Overall levels of property investment rose in 2010 compared to 2009 with savvy investors capitalising on the bargains available as the property cycle reached bottom. Below market value residential developments such as those in Florida sold quickly as did properties with rental guarantees and finance packages as buyers sought security and minimal monetary exposure.
This more cautious approach to purchasing property is set to remain throughout 2011 so where is the best place to invest in safe, secure and high yielding property in 2011? The experts at Experience International, leading property agents, offer their top locations to invest in 2011:
United Kingdom
“Familiarity with the domestic market and buying procedures should make many, especially first time buyers, confident about investing at home in 2011” comments Steve Worboys, MD of Experience International.
And rightly so, property prices have indeed fallen quite considerably in recent times but the old adage of location, location, location still rings true. The capital cities of London and Edinburgh have seen prices remain stable and even grow by up to 9.9% in the last quarter (compared to Q3 2009) in line with positive quarter on quarter GDP growth nationally.
Alternative asset classes such as hotel rooms in these city centre locations will prove the most lucrative investments in 2011. London’s hotel market leads the way in Europe with an 8.5% growth in revPAR (revenue per available room) recorded in Q2 2010 according to Deloitte’s Hotel Market Outlook report.
With increasing numbers of Middle Eastern and Asian investors eying up prime London hotels, UK investors should move quickly to secure double digit returns such as those offered at the new Holiday Inn West India Dock Road. Available 19% below independent RICS valuations and fully managed & operated by global hotel brand, Holiday Inn, rooms in the 4* hotel are selling fast from £189,000.
The South American BRIC nation secured its position as an economic success story in 2010 with ex-President Lula da Silva leaving a legacy of progressive fiscal policies, a rising middle class and a GDP growth rate forecast at an impressive 7.5% for 2010 according to the latest IMF World Economic Outlook report, considerably higher than the global average of 4.8%.
Entering 2011 in the hands of Da Silva’s successor, Dilma Rousseff, optimism remains high for continued economic prosperity and societal development.

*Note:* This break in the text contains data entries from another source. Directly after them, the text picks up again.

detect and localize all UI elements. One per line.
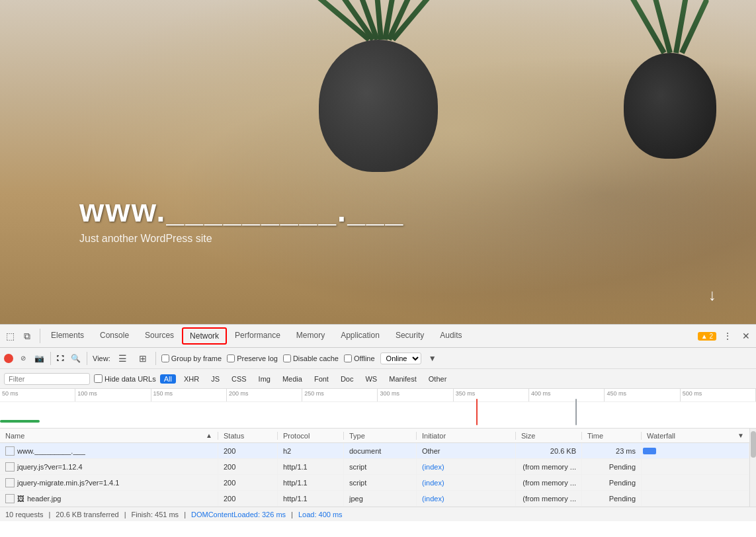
table-scrollbar[interactable] (749, 429, 756, 507)
tab-memory[interactable]: Memory (288, 327, 333, 345)
cell-type-1: document (344, 443, 417, 458)
plant-decoration (319, 40, 438, 172)
offline-checkbox[interactable]: Offline (344, 354, 375, 362)
filter-icon[interactable]: ⛚ (56, 354, 64, 363)
load-link[interactable]: Load: 400 ms (298, 511, 343, 518)
initiator-link-2[interactable]: (index) (422, 463, 444, 471)
column-header-size[interactable]: Size (516, 432, 582, 440)
filter-media-button[interactable]: Media (278, 374, 306, 384)
separator-4: | (291, 511, 293, 518)
cell-status-1: 200 (218, 443, 278, 458)
more-options-icon[interactable]: ⋮ (720, 329, 735, 343)
tab-audits[interactable]: Audits (432, 327, 470, 345)
filter-all-button[interactable]: All (160, 374, 176, 384)
tab-application[interactable]: Application (333, 327, 388, 345)
column-header-name[interactable]: Name ▲ (0, 432, 218, 440)
separator-2: | (124, 511, 126, 518)
cell-size-1: 20.6 KB (516, 443, 582, 458)
cell-name-1: www._________.___ (0, 443, 218, 458)
close-devtools-icon[interactable]: ✕ (739, 329, 753, 343)
scrollbar-thumb[interactable] (751, 431, 756, 458)
row-checkbox-1[interactable] (5, 446, 15, 456)
record-button[interactable] (4, 354, 13, 363)
column-header-time[interactable]: Time (582, 432, 642, 440)
cell-name-2: jquery.js?ver=1.12.4 (0, 459, 218, 474)
view-label: View: (93, 354, 110, 362)
filter-css-button[interactable]: CSS (228, 374, 251, 384)
sort-name-icon: ▲ (206, 432, 212, 439)
cell-time-2: Pending (582, 459, 642, 474)
filter-font-button[interactable]: Font (310, 374, 333, 384)
row-checkbox-3[interactable] (5, 478, 15, 487)
throttle-select[interactable]: Online (380, 352, 421, 364)
column-header-status[interactable]: Status (218, 432, 278, 440)
cell-type-4: jpeg (344, 491, 417, 506)
cell-size-4: (from memory ... (516, 491, 582, 506)
sort-waterfall-icon: ▼ (737, 432, 744, 439)
table-row[interactable]: jquery.js?ver=1.12.4 200 http/1.1 script… (0, 459, 749, 475)
screenshot-view-icon[interactable]: ⊞ (136, 351, 150, 366)
tab-elements[interactable]: Elements (43, 327, 92, 345)
tab-network[interactable]: Network (182, 327, 227, 345)
scroll-indicator: ↓ (708, 286, 716, 304)
cell-time-3: Pending (582, 475, 642, 490)
website-header-text: www._________.___ Just another WordPress… (79, 192, 404, 245)
row-checkbox-4[interactable] (5, 494, 15, 503)
table-row[interactable]: 🖼 header.jpg 200 http/1.1 jpeg (index) (… (0, 491, 749, 507)
cell-time-1: 23 ms (582, 443, 642, 458)
dom-content-loaded-link[interactable]: DOMContentLoaded: 326 ms (191, 511, 286, 518)
list-view-icon[interactable]: ☰ (116, 351, 130, 366)
search-icon[interactable]: 🔍 (69, 352, 81, 364)
column-header-initiator[interactable]: Initiator (417, 432, 516, 440)
cell-name-3: jquery-migrate.min.js?ver=1.4.1 (0, 475, 218, 490)
initiator-link-4[interactable]: (index) (422, 495, 444, 503)
warning-badge: ▲ 2 (698, 332, 716, 341)
tab-console[interactable]: Console (92, 327, 137, 345)
column-header-protocol[interactable]: Protocol (278, 432, 344, 440)
filter-img-button[interactable]: Img (255, 374, 274, 384)
camera-icon[interactable]: 📷 (33, 352, 45, 364)
filter-input[interactable] (4, 373, 90, 385)
group-by-frame-checkbox[interactable]: Group by frame (161, 354, 222, 362)
table-row[interactable]: jquery-migrate.min.js?ver=1.4.1 200 http… (0, 475, 749, 491)
throttle-dropdown-icon[interactable]: ▼ (427, 352, 439, 364)
tab-performance[interactable]: Performance (227, 327, 288, 345)
column-header-waterfall[interactable]: Waterfall ▼ (642, 432, 749, 440)
filter-manifest-button[interactable]: Manifest (385, 374, 421, 384)
status-bar: 10 requests | 20.6 KB transferred | Fini… (0, 507, 756, 521)
hide-data-urls-checkbox[interactable]: Hide data URLs (94, 374, 156, 383)
filter-bar: Hide data URLs All XHR JS CSS Img Media … (0, 369, 756, 389)
stop-recording-icon[interactable]: ⊘ (19, 354, 28, 363)
initiator-link-3[interactable]: (index) (422, 479, 444, 487)
cell-size-3: (from memory ... (516, 475, 582, 490)
cell-size-2: (from memory ... (516, 459, 582, 474)
tab-sources[interactable]: Sources (137, 327, 182, 345)
tick-300ms: 300 ms (378, 389, 453, 401)
cell-waterfall-4 (642, 491, 749, 506)
tab-security[interactable]: Security (388, 327, 432, 345)
filter-js-button[interactable]: JS (207, 374, 224, 384)
timeline-ruler: 50 ms 100 ms 150 ms 200 ms 250 ms 300 ms… (0, 389, 756, 402)
tick-400ms: 400 ms (529, 389, 605, 401)
filter-ws-button[interactable]: WS (361, 374, 381, 384)
disable-cache-checkbox[interactable]: Disable cache (283, 354, 339, 362)
device-toolbar-icon[interactable]: ⧉ (20, 329, 34, 343)
finish-time: Finish: 451 ms (132, 511, 179, 518)
website-subtitle: Just another WordPress site (79, 233, 404, 245)
cell-type-3: script (344, 475, 417, 490)
filter-xhr-button[interactable]: XHR (180, 374, 203, 384)
timeline-area: 50 ms 100 ms 150 ms 200 ms 250 ms 300 ms… (0, 389, 756, 429)
filter-other-button[interactable]: Other (425, 374, 451, 384)
preserve-log-checkbox[interactable]: Preserve log (227, 354, 278, 362)
transferred-size: 20.6 KB transferred (56, 511, 118, 518)
cell-protocol-2: http/1.1 (278, 459, 344, 474)
toolbar-separator-3 (155, 352, 156, 365)
table-row[interactable]: www._________.___ 200 h2 document Other … (0, 443, 749, 459)
inspect-element-icon[interactable]: ⬚ (3, 329, 17, 343)
column-header-type[interactable]: Type (344, 432, 417, 440)
devtools-panel: ⬚ ⧉ Elements Console Sources Network Per… (0, 324, 756, 521)
filter-doc-button[interactable]: Doc (337, 374, 358, 384)
tick-500ms: 500 ms (681, 389, 756, 401)
tick-250ms: 250 ms (302, 389, 378, 401)
row-checkbox-2[interactable] (5, 462, 15, 472)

As Vince Cable, UK Secretary of State for Business remarked on a recent visit to Brazil, “The centre of gravity of the world economy is moving, and Brazil is at the heart of that.”
The future is happening now in Brazil with the rising middle classes driving demand for affordable social housing throughout the country as well as international buyers propelling the second home market, especially in the north eastern states. Leading holiday rental site, HomeAway.co.uk, reported a 71% increase in booking enquiries for Brazil during Q2 2010 and a number of new residential developments such as Tambaba Country Club Resort in Paraiba and Caponga Beach Village near Fortaleza are commencing construction in order to meet buyer demands.
Further south, Brazil’s second city, Rio de Janeiro, is tipped as a property hotspot in 2011. The R$8 billion regeneration project known as Morar Carioca, will see vast improvements in infrastructure and modernisation of housing by 2020 in the metropolitan regions of the city including Copacabana, Leblon and Maracanã. In addition the R$ 34 billion bullet train connecting Sao Paulo to Rio has been given the green light with the contractor expected to be announced shortly.
The discovery of the Libra oil field just off the coast of Rio also spells good news for investors as up to 15 billion barrels of oil could be extracted making Brazil’s one of the world’s top 10 oil producers.
From BRICS to CIVETS (Colombia, Indonesia, Vietnam, Egypt, Turkey and South Africa), Turkey has, despite not yet being an EU member, emerged as the shining star of Europe in 2010 – as tipped by the experts at Experience International twelve months ago.
Steve Worboys comments,
“From an investment perspective, the economic powerhouse of Turkey, Istanbul, remains the best bet for 2011 with the city where east meets west presenting a rare window of real estate opportunity where demand vastly exceeds supply with over 250,000 housing units required each year.”
One of the fastest growing megacities in the world, the population of Istanbul is set to reach 15 million by 2023 (Turkish Statistics Institute) placing massive pressure on existing housing stocks. In response the “City of the Future” as Istanbul has been heralded by National Geographic, is seeing the development of modern western style homes in the burgeoning suburbs such as Beylikdüzü on the European side of the city.
Highly popular with Istanbulites, Beylikdüzü has seen rapid growth and infrastructure investment in recent years with the Tourium shopping centre opening in 2010 (expected to attract 1 million visitors per month), the new Metrobus line connecting the suburb to the city centre set for constructed in 2011 and Turkey’s largest airport at Silivri, in the next district, given the go ahead by the city’s Mayor.
Property prices in the city are steadily rising as the market establishes itself however high quality apartments in prime locations such as Crystal Heights in Beylikdüzü remain affordable from £68,000 with a 2 year 7% rental guarantee and 70% finance available.
One to watch – Morocco
One of the hottest property markets of the last decade, not just in terms of climate but investment potential – Morocco – may well be one to watch in 2011.
As part of the Plan Azur, Morocco witnessed a significant property boom especially along the Atlantic and Mediterranean coasts which ticked many of the boxes as Spain in the early 1970’s namely year round sunshine and a low cost of living.
The North African nation has seen resurgence in visitor interest over the last 12 months with HomeAway.co.uk recording a 55% increase in booking enquiries this year with average weekly rates for two and three bedroom properties at £452 and, respectively, £746.
10 million tourists are set to visit Morocco in 2010, an impressive 14% growth compared to 2009. Tourism revenues of 56 million dirhams are expected with the sector accounting for 10% of GDP which is forecast to increase by 4.5% by the end of 2010.
With BA announcing new thrice weekly flights from London Gatwick to Marrakech and the new Mandarin Oriental opening in 2011, a city centre purchase may well be a shrewd investment.
 For more investment on investing in the UK, Brazil, Istanbul or indeed Morocco in 2011, contact the experts at Experience International on + 44 (0) 207 321 5858 or visit www.experience-international.co.uk.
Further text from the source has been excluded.